Is the patch from Jetson Nano SD card enters back to high speed mode instead of uhs mode after soft reboot - #4 by WayneWWW also applicable for Xavier NX?

If that patch is not for dts, then it can be applied to NX too.

Does this issue happen to both NX and Nano or just one platform?

What was this card doing when temperature rises? Is there any activity on this card?

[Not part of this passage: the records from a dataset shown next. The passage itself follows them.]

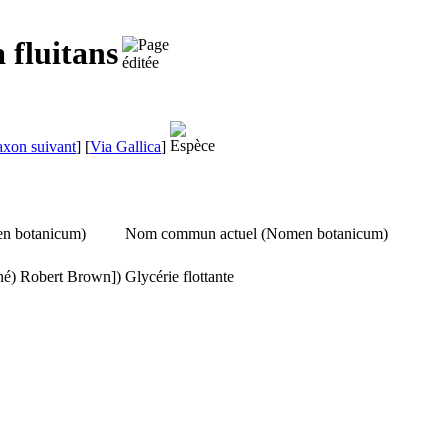
 fluitans
axon suivant
]
[
Via Gallica
]
n botanicum
)
Nom commun actuel (
Nomen botanicum
)
né) Robert Brown])
Glycérie flottante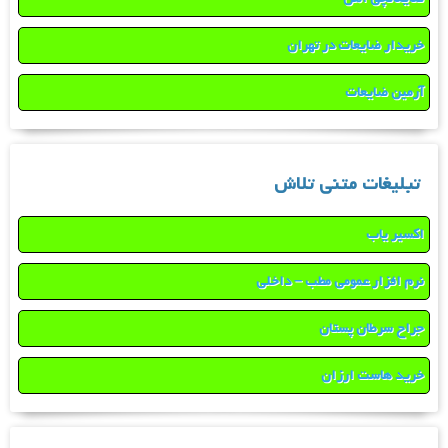
خریدار ضایعات در تهران
آرمین ضایعات
تبلیغات متنی تلاش
اکسیر یاب
نرم افزار عمومی مطب – داخلی
جراح سرطان پستان
خرید هاست ارزان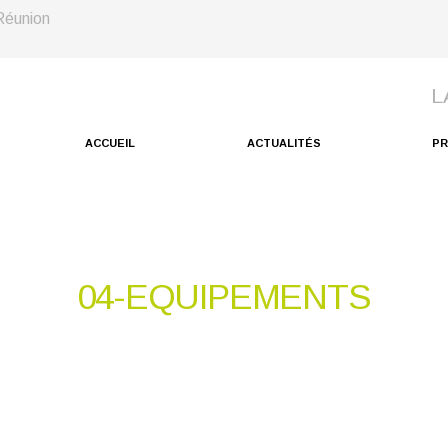
éunion
ACCUEIL
ACTUALITÉS
P
04-EQUIPEMENTS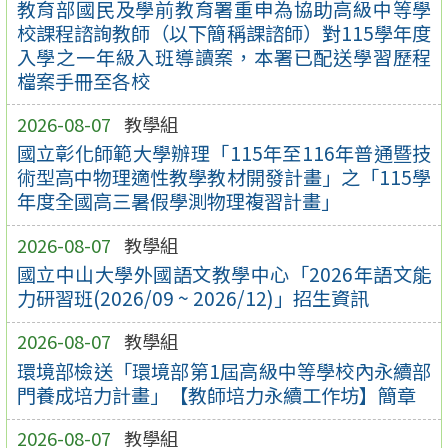
教育部國民及學前教育署重申為協助高級中等學
校課程諮詢教師（以下簡稱課諮師）對115學年度
入學之一年級入班導讀案，本署已配送學習歷程
檔案手冊至各校
2026-08-07
教學組
國立彰化師範大學辦理「115年至116年普通暨技
術型高中物理適性教學教材開發計畫」之「115學
年度全國高三暑假學測物理複習計畫」
2026-08-07
教學組
國立中山大學外國語文教學中心「2026年語文能
力研習班(2026/09 ~ 2026/12)」招生資訊
2026-08-07
教學組
環境部檢送「環境部第1屆高級中等學校內永續部
門養成培力計畫」【教師培力永續工作坊】簡章
2026-08-07
教學組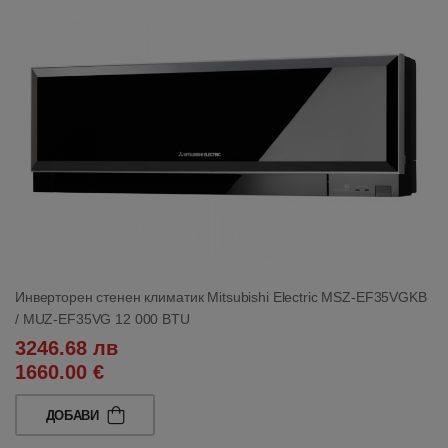
Инверторен стенен климатик Mitsubishi Electric MSZ-EF35VGKB
/ MUZ-EF35VG 12 000 BTU
3246.68 лв
1660.00 €
ДОБАВИ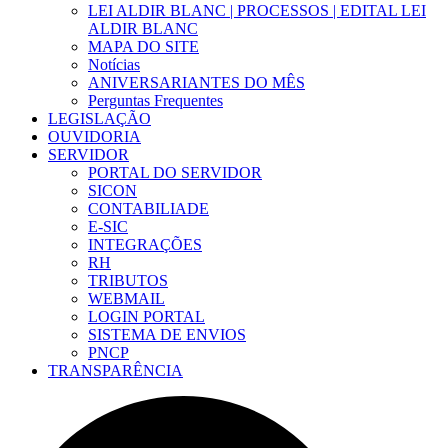
LEI ALDIR BLANC | PROCESSOS | EDITAL LEI
ALDIR BLANC
MAPA DO SITE
Notícias
ANIVERSARIANTES DO MÊS
Perguntas Frequentes
LEGISLAÇÃO
OUVIDORIA
SERVIDOR
PORTAL DO SERVIDOR
SICON
CONTABILIADE
E-SIC
INTEGRAÇÕES
RH
TRIBUTOS
WEBMAIL
LOGIN PORTAL
SISTEMA DE ENVIOS
PNCP
TRANSPARÊNCIA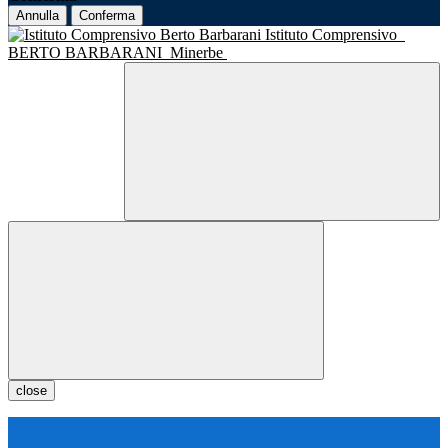
Annulla
Conferma
Istituto Comprensivo
BERTO BARBARANI
Minerbe
close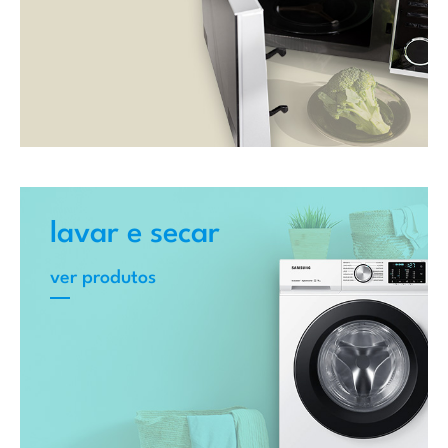
lavar e secar
ver produtos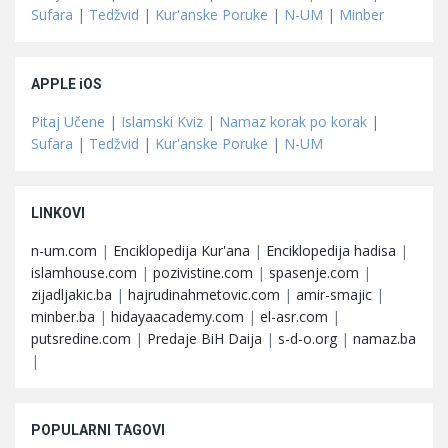
Sufara
|
Tedžvid
|
Kur'anske Poruke
|
N-UM
|
Minber
APPLE iOS
Pitaj Učene
|
Islamski Kviz
|
Namaz korak po korak
|
Sufara
|
Tedžvid
|
Kur'anske Poruke
|
N-UM
LINKOVI
n-um.com
|
Enciklopedija Kur'ana
|
Enciklopedija hadisa
|
islamhouse.com
|
pozivistine.com
|
spasenje.com
|
zijadljakic.ba
|
hajrudinahmetovic.com
|
amir-smajic
|
minber.ba
|
hidayaacademy.com
|
el-asr.com
|
putsredine.com
|
Predaje BiH Daija
|
s-d-o.org
|
namaz.ba
|
POPULARNI TAGOVI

The issue happens to both NX and Nano.

When the card is not used (e.g. no write or mount) no error occours.
But any acces to the card leads to the error.
Like said we use a simple script that periodically writes to the card to check the functionality.

So this issue requires both condition here?

  1. put device in a environment with >50C
  2. Any read/write to this mmc1

If you directly read/write mmc1 in <50C environment, there would be no problem?

Correct we need a specific temperature level and read/write/mount actions to mmc1.
Please note we measure the temperature with tegrastats.
And the temperature level when the issue happens is about 50C.

When we cool the SOM with a fan and the temperature measured with tegrastats remains about 35C no issue happens.